The electorate of Makin was established in 1984. My understanding is that since that time there has been an Australian Electoral Commission office located in the electorate. Up until a couple of months ago it was located adjacent to my own electorate office. A couple of months ago the office closed and relocated to the Adelaide CBD as part of the Australian Electoral Commission office there. I accept the undertaking that when an election is called the Australian Electoral Commission will temporarily establish an office within the Makin electorate. Nevertheless, I am disappointed that that office has been closed. Given that it was located adjacent to my own office for the nearly five years I have been the member for Makin, I know just how many people used the services of that office. I know that because more often than not they would in fact come into my own office first and then we would redirect them to the office next door.

My real concern is simply this: given that the office has been relocated, if people in the Makin electorate want to make changes to their enrolment, they have to go into the Adelaide CBD, unless of course they can do it online. I am not sure if they can, but assuming that they can, that might be of assistance to them. But more often than not people want to personally go in and ensure that the details they are providing are correct and the forms and the changes they are proposing to make are all in accordance with the requirements of the act. I just hope that that does not result in a higher informal vote or that it does not result in a high number of people who simply do not vote because they have not taken the time to make changes to the electoral roll in respect to their own individual circumstances.

The next election will be the first election since the Electoral Commission office in Makin was closed, so it will be interesting to see just what kind of an impact it does have on future elections. I understand that the Makin electorate is not unique in that but that it has happened across the board in many other electorates. But it will be an interesting exercise to evaluate what impact it has had on electoral registrations and the like, particularly in some electorates. I am referring to electorates where there have been a lot of new citizens, who will go into the office to register so that they can be placed on the roll. Not having an office presence could be a problem. I know that the Australian Electoral Commission—and I commend them for this—always provide a presence at citizenship ceremonies and the like. But nevertheless not everyone takes advantage of that opportunity. For those electorates that have high numbers of new citizens it will be an interesting exercise to see what happens in the future.

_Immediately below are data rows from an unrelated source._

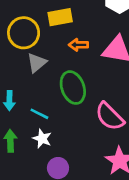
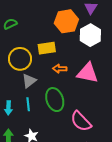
cyan line: (39, 114) -> (28, 104), moved, turned 56

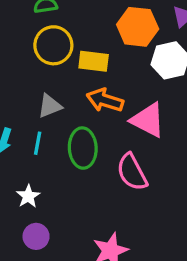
yellow circle: (20, 59) -> (53, 45), moved
orange arrow: (60, 69) -> (105, 100), size x1.5
pink semicircle: (81, 121) -> (132, 172), moved

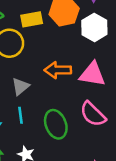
yellow rectangle: (94, 61) -> (32, 19), moved
green ellipse: (83, 148) -> (56, 124), moved

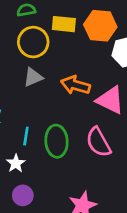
gray triangle: (21, 86) -> (33, 77), moved
cyan line: (20, 115) -> (26, 136), moved

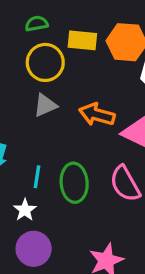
purple circle: (23, 195) -> (34, 249), size x1.4

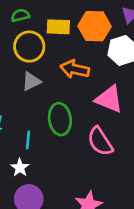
orange arrow: (97, 115) -> (75, 69), moved
green ellipse: (74, 183) -> (60, 119), moved

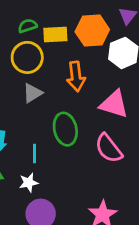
green semicircle: (20, 15) -> (28, 26), moved
orange arrow: (75, 69) -> (76, 76), turned -104
white star: (20, 168) -> (29, 183), turned 30

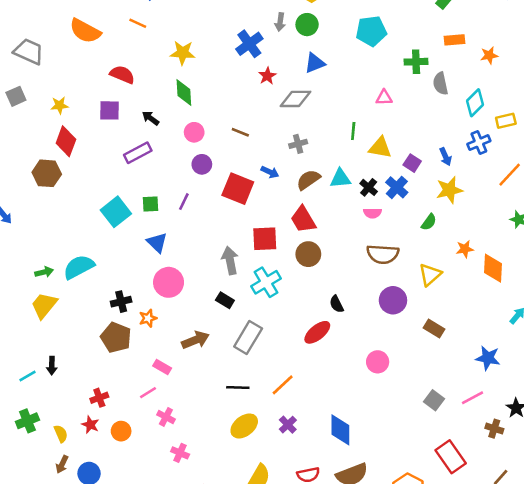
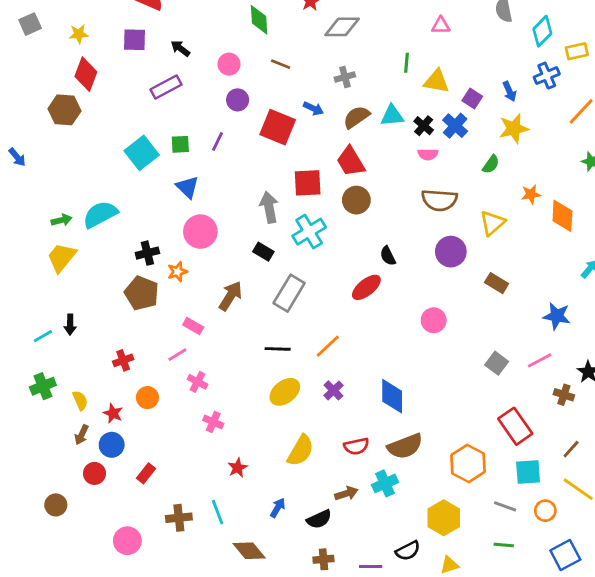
green diamond: (184, 93) -> (259, 20), moved
brown arrow: (195, 340) -> (230, 296), turned -36
red star: (90, 425) -> (113, 413), moved

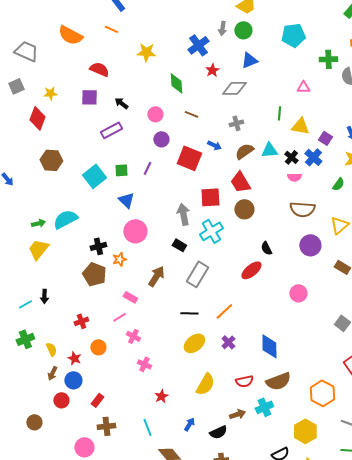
red diamond: (86, 74) -> (37, 118), moved
brown hexagon: (64, 110) -> (51, 160), moved
brown cross: (179, 518) -> (106, 426), moved

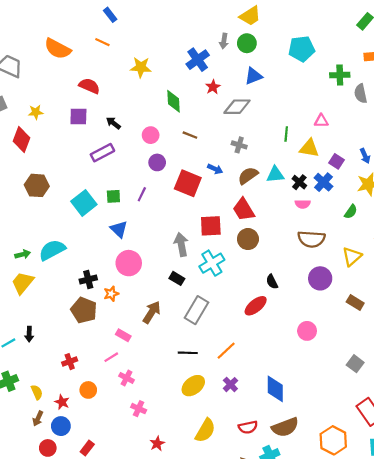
pink triangle: (303, 87) -> (321, 121), moved
gray cross: (236, 123) -> (239, 145), turned 32

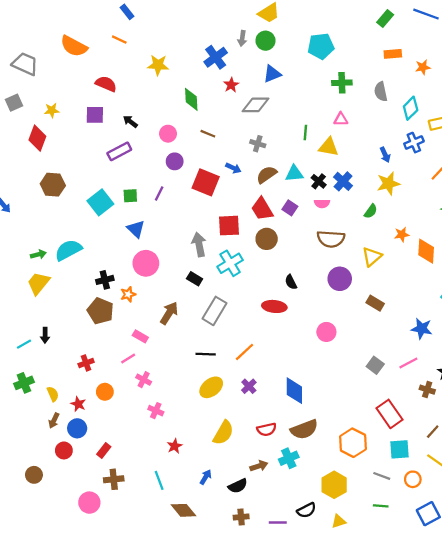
green cross: (340, 75) -> (342, 83), moved
purple square: (337, 161) -> (290, 208), moved
red ellipse: (256, 306) -> (274, 306), turned 45

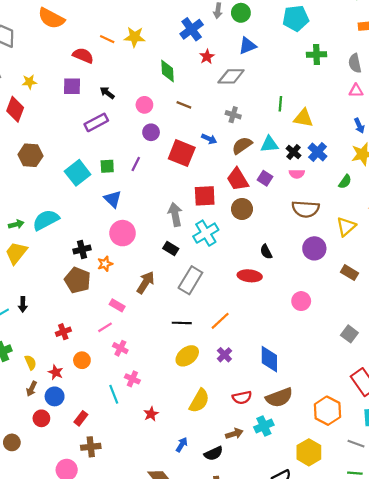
orange line: (119, 40) -> (107, 39), moved
pink triangle: (341, 119) -> (356, 91), moved
cyan line: (159, 480) -> (114, 394), moved

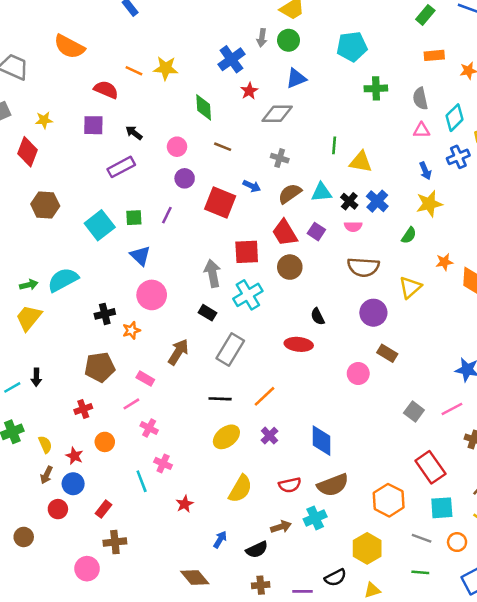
brown rectangle: (349, 273) -> (387, 353), moved
brown pentagon: (78, 280) -> (100, 367), moved, turned -30

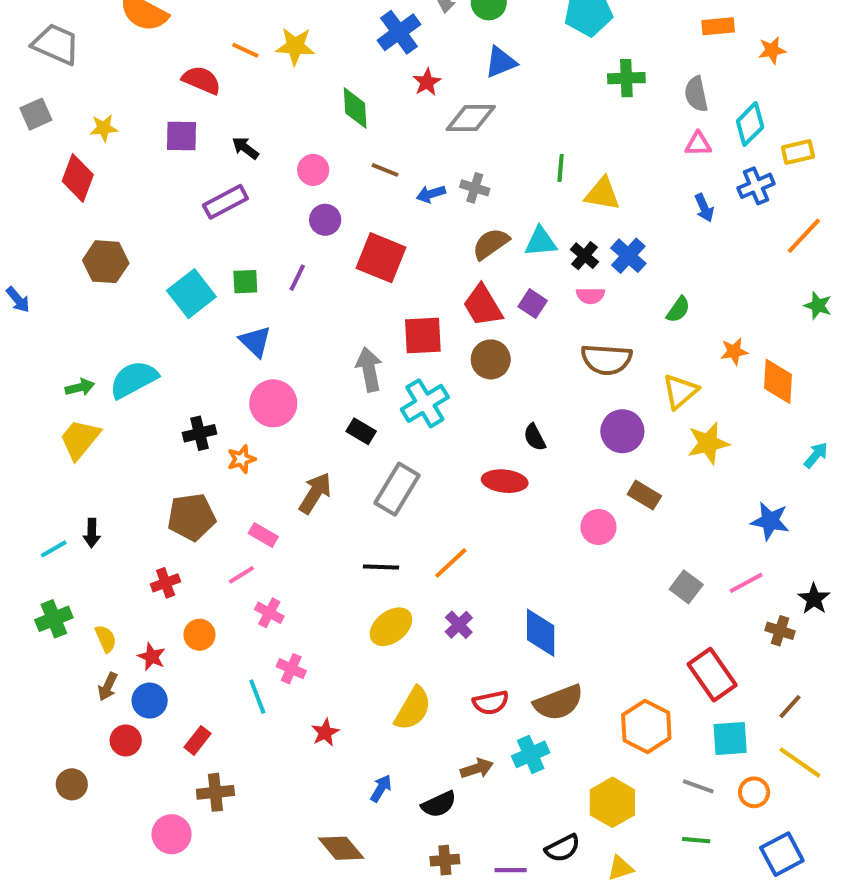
blue arrow: (252, 186) -> (431, 194), moved, turned 138
yellow star: (429, 204) -> (708, 443), moved

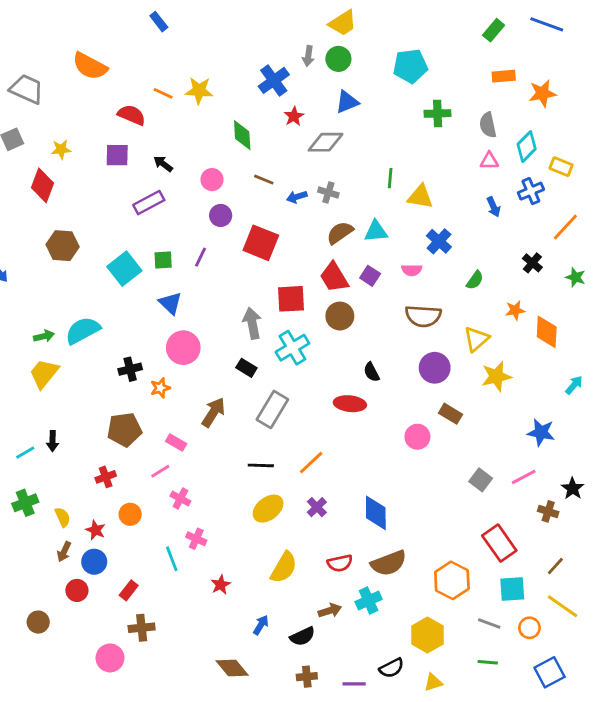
orange star: (772, 50) -> (542, 93), size x1.4
yellow rectangle: (798, 152) -> (561, 167), turned 35
black cross: (584, 256) -> (532, 263), moved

In referring to the offices of the Australian Electoral Commission in Makin, I close by thanking the officers who were there during the time I have been the federal member for Makin. I always found them to be of great support not only to my office but to the people we in turn referred to them. I believe they did provide a very valuable service over the years, particularly during election times, and for that I am very grateful. This legislation brings in some common-sense changes and I commend it to the House.